Обновлено: 19.04.2024
Лица поколения
11 минут чтения

Полина Кардымон: «Люблю всех, кто не причиняет никому зла»

8 октября в Екатеринбурге открывается фестиваль молодой режиссуры «Артмиграция»





























































































































































































Полина Кардымон

Автор: Глеб Ситковский


Одним из важных событий фестиваля станет спектакль новосибирской Лаборатории современного искусства «[Сыра земля] Коромысли. Глава 2», который в этом году был номинирован на «Золотую маску» в номинации «Эксперимент». Автору и режиссеру «Коромыслей» Полине Кардымон всего 26 лет, но она успела многое, работая как в театре, так и на территории современного искусства. Перед началом фестиваля Полина рассказала о замысле своей фольклорной трилогии, о рождении и похоронах арт-группы «МЫК» и о том, почему государственные и независимые театры должны стать «монолитной колбасой».
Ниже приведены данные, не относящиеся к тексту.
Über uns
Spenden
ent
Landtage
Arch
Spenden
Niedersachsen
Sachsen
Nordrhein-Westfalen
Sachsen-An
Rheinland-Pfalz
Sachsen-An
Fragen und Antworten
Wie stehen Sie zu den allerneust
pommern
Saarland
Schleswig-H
На фестивале «Артмиграция» покажут аудиальный перформанс «Коромысли. Сыра земля» — вторую часть большого проекта, посвященного русскому фольклору. Кажется, недавно вышла уже третья часть. Можете рассказать, как возник замысел этой театральной трилогии?
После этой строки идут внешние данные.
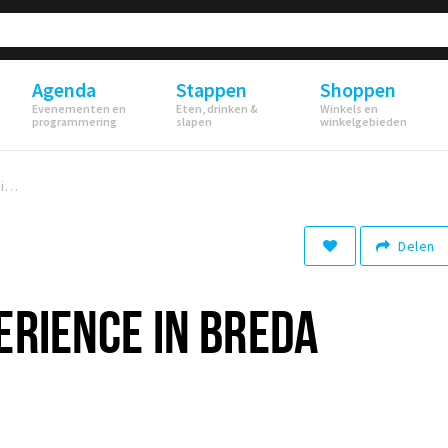
Agenda
Stappen
Shoppen
Evenementen en
Eten, drinken &
Winkels en
programmering
slapen
winkelgebieden
Brazilian experience in Breda Centrum
Delen
ERIENCE IN BREDA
«Коромысли» — это действительно трехчастный проект, и премьера последней части, которая посвящена детству, прошла в июле этого года на фестивале «Толстой» в Ясной Поляне, ее пока мало кто видел. А началась эта история с того, что мы создали аудиальный 45-минутный перформанс, где три девушки пели русские песни и над ними появлялись субтитры с моими комментариями о том, как складывались эти традиции и ритуалы. Первая часть «Коромыслей», скорее, общая, где есть и колыбельные, и свадебные, и совсем грустные песни. Мы хотели преодолеть все клише о том, что русские традиционные песни очень веселые. Нет, в основном они печальные, тревожные, про жизнь и смерть. И вот как раз вторую часть, которая называется «[Сыра земля]», мы посвятили теме смерти. Когда умерла моя бабушка, мамина мама, я вообще не знала, что делать. Похороны казались какими-то искусственными. Никто не мог толком отгоревать, никто не знал, как себя вести. Ты тихонечко плачешь себе в рукав, но не было общности в этом горевании. Вроде бы мы все переживали эту потерю, но как-то так получалось, что нас ничего не объединяет в этот момент, кроме бюрократического ада, через который надо пройти, — оформление документов, выбор места на кладбище и так далее. Неужели бюрократические процедуры — это и есть наш современный ритуал горевания? И я вспомнила про плакальщиц — ведь зачем-то они были нужны раньше? Я познакомилась с новосибирской фольклористкой Ириной Аксеновой, которая занималась темой смерти в русской традиции. Потом стала читать книжки и диссертации о смерти, пытаясь понять, когда же случилась эта перемена, в какой момент мы перестали радоваться и горевать все вместе. К сожалению, тема смерти, как и секс, абсолютно табуирована в нашей стране. Стоит заговорить на эту тему открыто, и все начинают плевать через левое плечо и стучать по дереву. В каком-то смысле вторая часть «Коромыслей» — это моя попытка рассказать маме, как справляться с потерей.

Полина Кардымон
Полина Кардымон

Вы уже несколько раз упомянули маму. Каким ребенком вы были, и где проходило детство?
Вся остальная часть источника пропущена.